Penso que o masoquismo feminino se traduz aqui na escolha de uma sexualidade marginal em que o sexo é omnipotente. Pichon-Rivière faz alusão à revolta contra a família. A passividade feminina emerge aqui como um emblema; o sexo, como um objecto ultilitário, que compensa pelo dinheiro o nível do masoquismo feminino. A privação do prazer de que ela contudo dispõe (o ardor do cliente) surge então como um traço pertinente deste masoquismo.
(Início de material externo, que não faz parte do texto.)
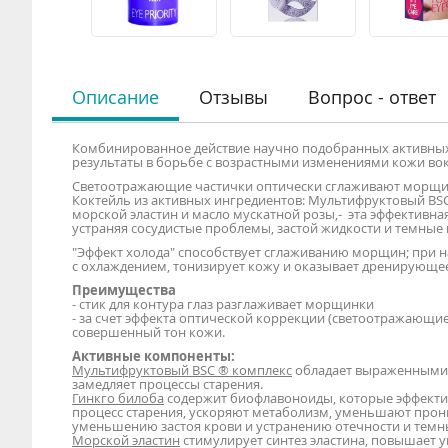
Описание
Отзывы
Вопрос - ответ
Комбинированное действие научно подобранных активных
результаты в борьбе с возрастными изменениями кожи вок
Светоотражающие частички оптически сглаживают морщи
Коктейль из активных ингредиентов: Мультифруктовый BSC
морской эластин и масло мускатной розы,- эта эффективна
устраняя сосудистые проблемы, застой жидкости и темные 
"Эффект холода" способствует сглаживанию морщин; при на
с охлаждением, тонизирует кожу и оказывает дренирующее
Преимущества
- стик для контура глаз разглаживает морщинки
- за счет эффекта оптической коррекции (светоотражающи
совершенный тон кожи.
Активные компоненты:
Мультифруктовый BSC ® комплекс
обладает выраженными 
замедляет процессы старения.
Гинкго билоба
содержит биофлавоноиды, которые эффекти
процесс старения, ускоряют метаболизм, уменьшают прони
уменьшению застоя крови и устранению отечности и темны
Морской эластин
стимулирует синтез эластина, повышает 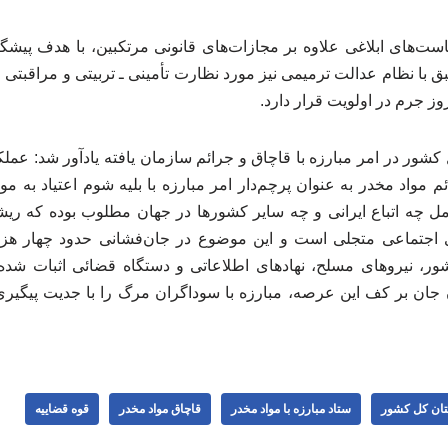
یاست‌های ابلاغی علاوه بر مجازات‌های قانونی مرتکبین، با هدف پیش
 با نظام عدالت ترمیمی نیز مورد نظارت تأمینی ـ تربیتی و مراقبتی ق
روز جرم در اولویت قرار دارد.
شور در امر مبارزه با قاچاق و جرائم سازمان یافته یادآور شد: عمل
ئم مواد مخدر به عنوان پرچم‌دار امر مبارزه با بلیه شوم اعتیاد به م
ل چه اتباع ایرانی و چه سایر کشورها در جهان مطلوب بوده که ریشه
 اجتماعی متجلی است و این موضوع در جان‌فشانی حدود چهار هزا
ور، نیروهای مسلح، نهادهای اطلاعاتی و دستگاه قضائی اثبات شد
 جان بر کف این عرصه، مبارزه با سوداگران مرگ را با جدیت پیگیری
تان کل کشور
ستاد مبارزه با مواد مخدر
قاچاق مواد مخدر
قوه قضاییه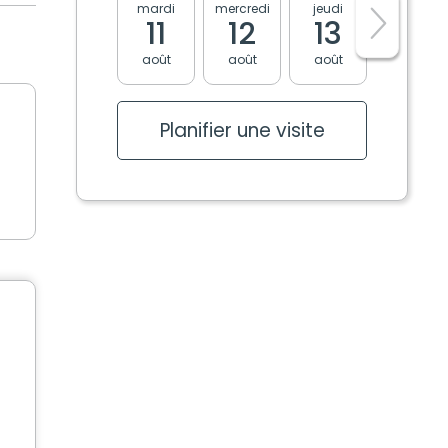
mardi
mercredi
jeudi
vendredi
11
12
13
14
août
août
août
août
Planifier une visite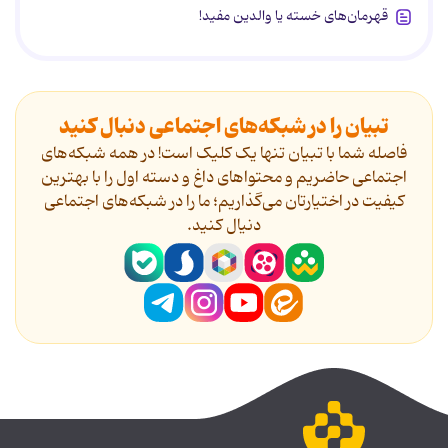
قهرمان‌های خسته یا والدین مفید!
تبیان را در شبکه‌های اجتماعی دنبال کنید
فاصله شما با تبیان تنها یک کلیک است! در همه شبکه‌های
اجتماعی حاضریم و محتواهای داغ و دسته اول را با بهترین
کیفیت در اختیارتان می‌گذاریم؛ ما را در شبکه‌های اجتماعی
دنیال کنید.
Mas porque é que uma mulher haveria de aproveitar todas as oportunidades eróticas que se lhe apresentam, sem distinção, sem se permitir a rejeição ou sequer a repugnância? Este masoquismo manifesta-se, segundo Freud, no quadro do que é essencialmente feminino. Citarei o caso de mulheres estéreis, que procuram por múltiplos meios ter um filho, com frequência à custa de grandes sacrifícios, exames penosos, operações extenuantes, e que, quando todos esses meios se revelam ineficazes, voltam a recorrer a eles. A perda do seu equilíbrio parece-lhes justificar-se. A vida do casal sofre com isso. Tudo gira em torno de uma esperança por vezes magra. Os novos métodos de procriação, tão úteis, fazem-nos descobrir a extensão do problema. O masoquismo não é aqui menos enigmático. Desejo de apaziguar uma depressão, necessidade de se reparar, de consolar a mãe que a mulher abandonou para investir num marido?”

In
“Pequeno Tratado das Perversões Morais”
Alberto Eiguer
(1997)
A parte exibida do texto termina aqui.